Илья Игнатьевич торопился. Он ждал сегодняшним вечером в гости Ксению
Ивановну. Она обещала прийти на ужин к половине восьмого. Илья Игнатьевич
летел домой. Сейчас он войдет к себе, отыщет кнопку среди корней, впустит
этот задумчивый свет, похожий на свет забытого фонаря в листве ночного
парка.

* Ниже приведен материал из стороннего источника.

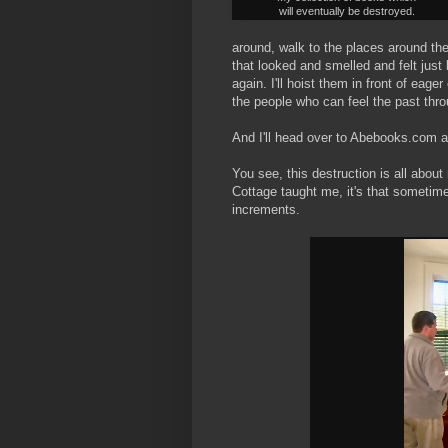
will eventually be destroyed.
around, walk to the places around t
that looked and smelled and felt just li
again. I'll hoist them in front of eag
the people who can feel the past thro
And I'll head over to Abebooks.com a
You see, this destruction is all about
Cottage taught me, it's that sometime
increments.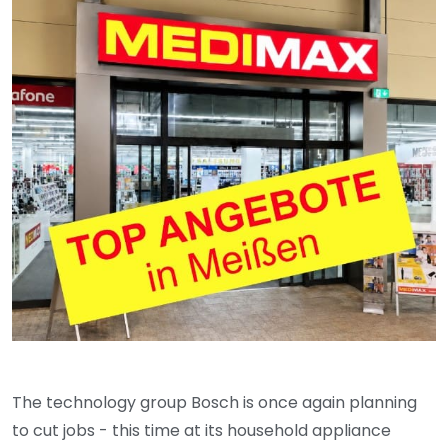
The technology group Bosch is once again planning
to cut jobs - this time at its household appliance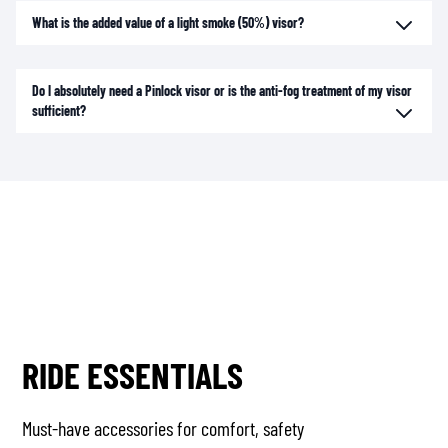
What is the added value of a light smoke (50%) visor?
Do I absolutely need a Pinlock visor or is the anti-fog treatment of my visor
sufficient?
RIDE ESSENTIALS
Must-have accessories for comfort, safety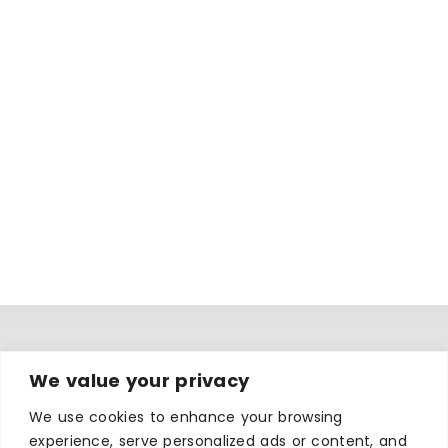
WHERE TO STAY
We value your privacy
Hotels
We use cookies to enhance your browsing
B&Bs
experience, serve personalized ads or content, and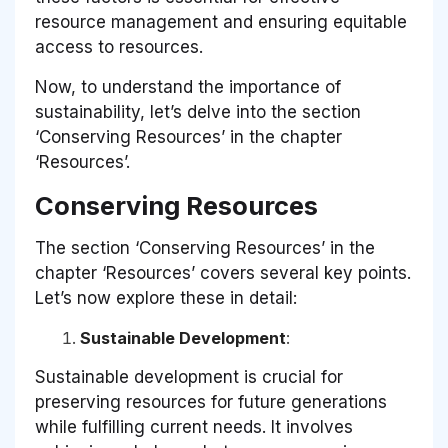
resource management and ensuring equitable
access to resources.
Now, to understand the importance of
sustainability, let’s delve into the section
‘Conserving Resources’ in the chapter
‘Resources’.
Conserving Resources
The section ‘Conserving Resources’ in the
chapter ‘Resources’ covers several key points.
Let’s now explore these in detail:
Sustainable Development
:
Sustainable development is crucial for
preserving resources for future generations
while fulfilling current needs. It involves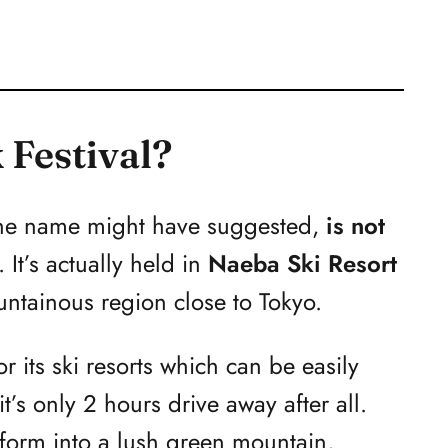
 Festival?
t the name might have suggested,
is not
. It’s actually held in
Naeba Ski Resort
untainous region close to Tokyo.
r its ski resorts which can be easily
t’s only 2 hours drive away after all.
sform into a lush green mountain,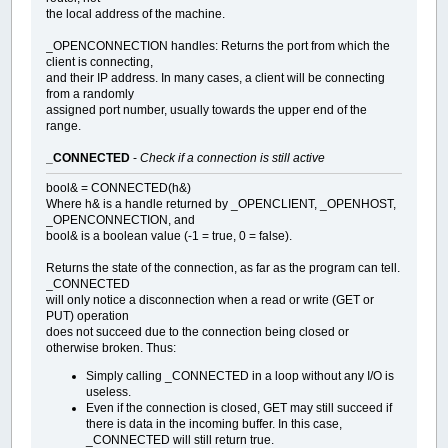
the local address of the machine.
_OPENCONNECTION handles: Returns the port from which the
client is connecting,
and their IP address. In many cases, a client will be connecting
from a randomly
assigned port number, usually towards the upper end of the
range.
_CONNECTED
-
Check if a connection is still active
bool& = CONNECTED(h&)
Where h& is a handle returned by _OPENCLIENT, _OPENHOST,
_OPENCONNECTION, and
bool& is a boolean value (-1 = true, 0 = false).
Returns the state of the connection, as far as the program can tell.
_CONNECTED
will only notice a disconnection when a read or write (GET or
PUT) operation
does not succeed due to the connection being closed or
otherwise broken. Thus:
Simply calling _CONNECTED in a loop without any I/O is
useless.
Even if the connection is closed, GET may still succeed if
there is data in the incoming buffer. In this case,
_CONNECTED will still return true.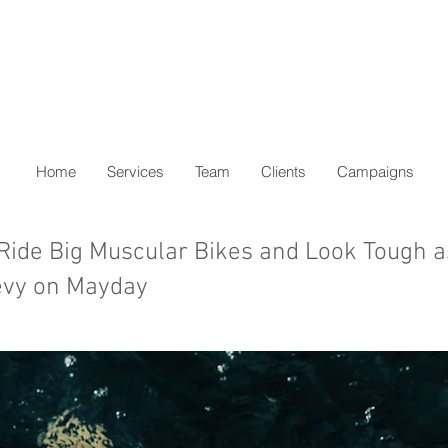
Home
Services
Team
Clients
Campaigns
 Ride Big Muscular Bikes and Look Tough as
vy on Mayday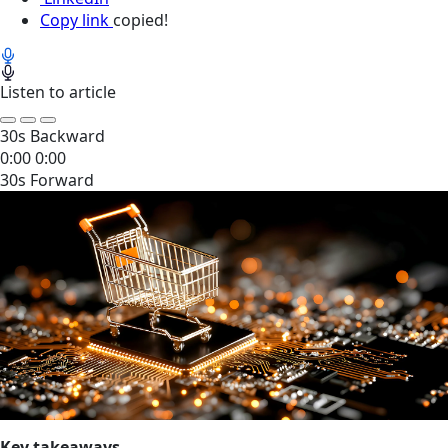
Copy link
copied!
Listen to article
30s Backward
0:00
0:00
30s Forward
Key takeaways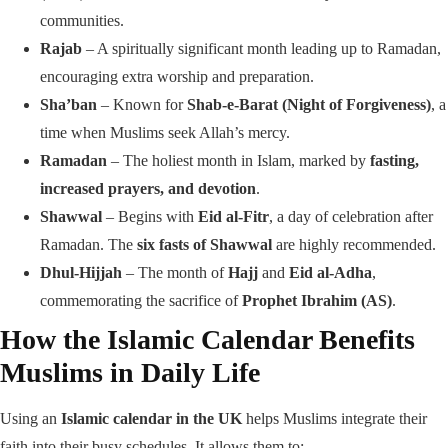
communities.
Rajab
– A spiritually significant month leading up to Ramadan,
encouraging extra worship and preparation.
Sha’ban
– Known for
Shab-e-Barat (Night of Forgiveness)
, a
time when Muslims seek Allah’s mercy.
Ramadan
– The holiest month in Islam, marked by
fasting,
increased prayers, and devotion
.
Shawwal
– Begins with
Eid al-Fitr
, a day of celebration after
Ramadan. The
six fasts of Shawwal
are highly recommended.
Dhul-Hijjah
– The month of
Hajj
and
Eid al-Adha
,
commemorating the sacrifice of
Prophet Ibrahim (AS)
.
How the Islamic Calendar Benefits
Muslims in Daily Life
Using an
Islamic calendar in the UK
helps Muslims integrate their
faith into their busy schedules. It allows them to: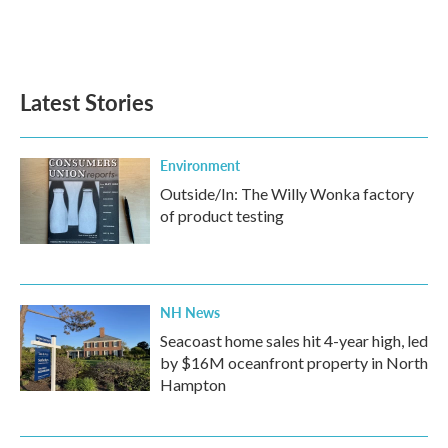
Latest Stories
Environment
Outside/In: The Willy Wonka factory
of product testing
NH News
Seacoast home sales hit 4-year high, led
by $16M oceanfront property in North
Hampton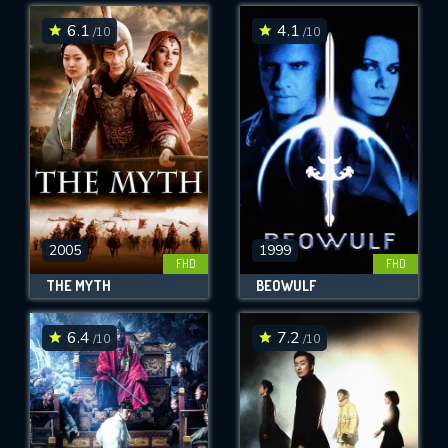
6.1
4.1
/10
/10
SUBMIT
2005
1999
FHD
FHD
THE MYTH
BEOWULF
6.4
7.2
/10
/10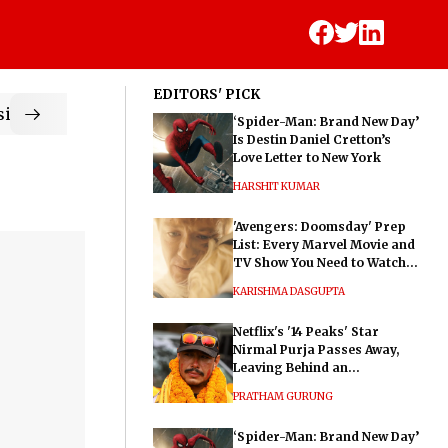
EDITORS' PICK
ic
‘Spider-Man: Brand New Day’
Is Destin Daniel Cretton’s
Love Letter to New York
HARSHIT KUMAR
'Avengers: Doomsday' Prep
List: Every Marvel Movie and
TV Show You Need to Watch
Before Dr. Doom's Film
KARISHMA DASGUPTA
Netflix's '14 Peaks' Star
Nirmal Purja Passes Away,
Leaving Behind an
Extraordinary Legacy
PRATHAM GURUNG
‘Spider-Man: Brand New Day’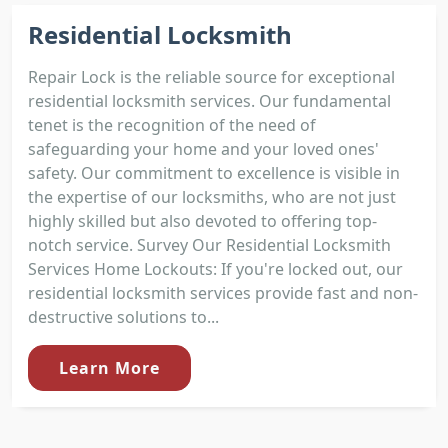
Residential Locksmith
Repair Lock is the reliable source for exceptional
residential locksmith services. Our fundamental
tenet is the recognition of the need of
safeguarding your home and your loved ones'
safety. Our commitment to excellence is visible in
the expertise of our locksmiths, who are not just
highly skilled but also devoted to offering top-
notch service. Survey Our Residential Locksmith
Services Home Lockouts: If you're locked out, our
residential locksmith services provide fast and non-
destructive solutions to...
Learn More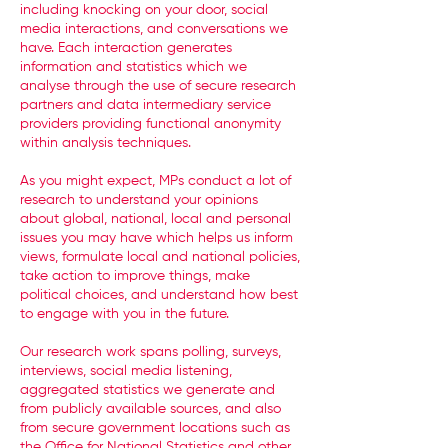
including knocking on your door, social
media interactions, and conversations we
have. Each interaction generates
information and statistics which we
analyse through the use of secure research
partners and data intermediary service
providers providing functional anonymity
within analysis techniques.
As you might expect, MPs conduct a lot of
research to understand your opinions
about global, national, local and personal
issues you may have which helps us inform
views, formulate local and national policies,
take action to improve things, make
political choices, and understand how best
to engage with you in the future.
Our research work spans polling, surveys,
interviews, social media listening,
aggregated statistics we generate and
from publicly available sources, and also
from secure government locations such as
the Office for National Statistics and other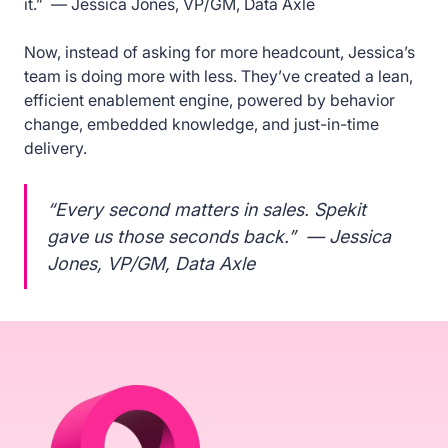
it.” — Jessica Jones, VP/GM, Data Axle
Now, instead of asking for more headcount, Jessica’s
team is doing more with less. They’ve created a lean,
efficient enablement engine, powered by behavior
change, embedded knowledge, and just-in-time
delivery.
“Every second matters in sales. Spekit
gave us those seconds back.” — Jessica
Jones, VP/GM, Data Axle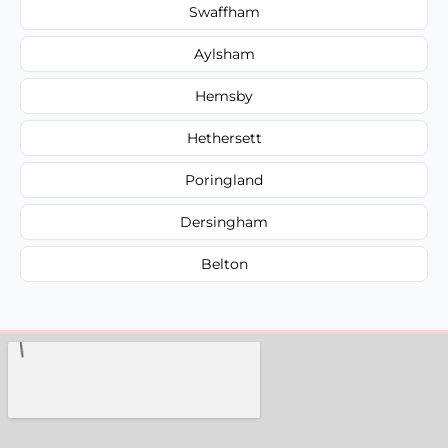
Swaffham
Aylsham
Hemsby
Hethersett
Poringland
Dersingham
Belton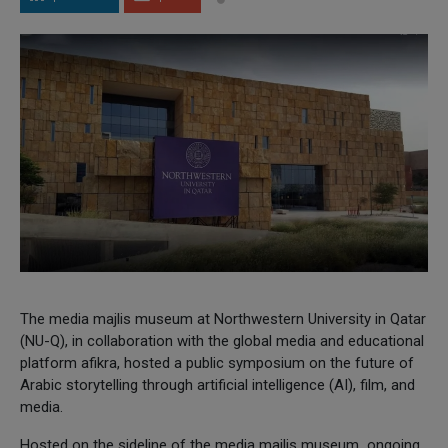
The media majlis museum at Northwestern University in Qatar
(NU-Q), in collaboration with the global media and educational
platform afikra, hosted a public symposium on the future of
Arabic storytelling through artificial intelligence (AI), film, and
media.
Hosted on the sideline of the media majlis museum ongoing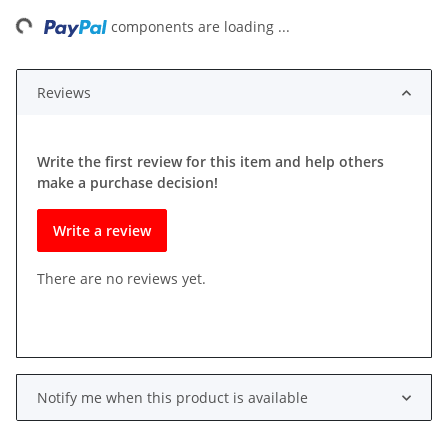
ing...
components are loading ...
Reviews
Write the first review for this item and help others
make a purchase decision!
Write a review
There are no reviews yet.
Notify me when this product is available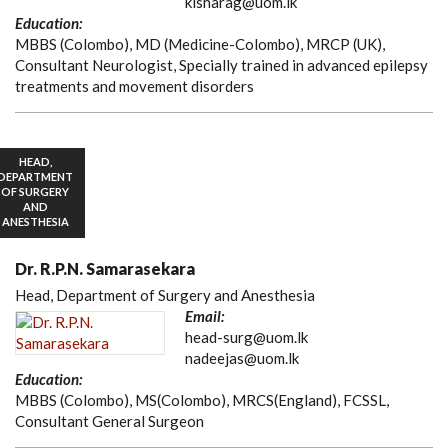
kisharag@uom.lk
Education:
MBBS (Colombo), MD (Medicine-Colombo), MRCP (UK),
Consultant Neurologist, Specially trained in advanced epilepsy
treatments and movement disorders
HEAD,
DEPARTMENT
OF SURGERY
AND
ANESTHESIA
Dr. R.P.N. Samarasekara
Head, Department of Surgery and Anesthesia
Email:
head-surg@uom.lk
nadeejas@uom.lk
Education:
MBBS (Colombo), MS(Colombo), MRCS(England), FCSSL,
Consultant General Surgeon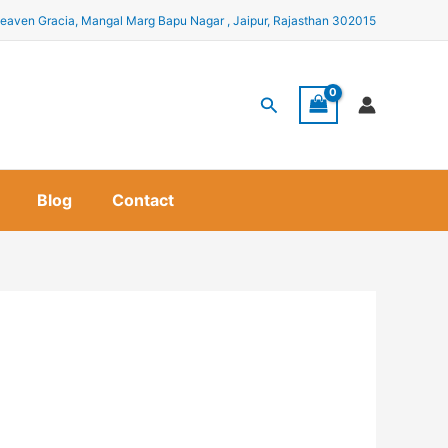
eaven Gracia, Mangal Marg Bapu Nagar , Jaipur, Rajasthan 302015
Search
Blog
Contact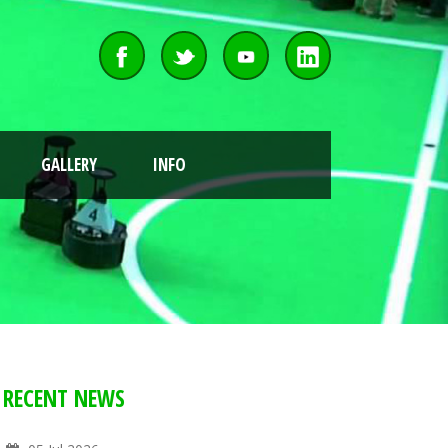
GALLERY
INFO
RECENT NEWS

И лишь две мысли слегка тревожили Илью Игнатьевича. Во-первых, дятлы
селятся в дуплах и гнезд никогда не вьют. И во-вторых, он твердо помнил, что
серебряные кольца для салфеток мать продала сразу же после войны.
Василий Лукьянович распахнул окно, выходящее на крутой подъем к
нефтебазе, откинул створки, эх, дятлы-рояли, и высунулся по пояс. Он увидел
красную глину азовского пляжа, вдохнул запах степи и моря, горечь и соль
коснулись губ. Там, где вода теряет прибрежную желтизну и сливается с
сине-зеленым небом, глаза схватили белый косой мазок - баркас чудака или
городского бездельника: какой серьезный рыбак выйдет в море в этот час. Да и
не ходят теперь рыбаки под парусами.
Но это был парус. А над ним, но ближе, на густо окрашенном холсте неба
стремительную двойную линию выводила пара сизых точек. Чайки.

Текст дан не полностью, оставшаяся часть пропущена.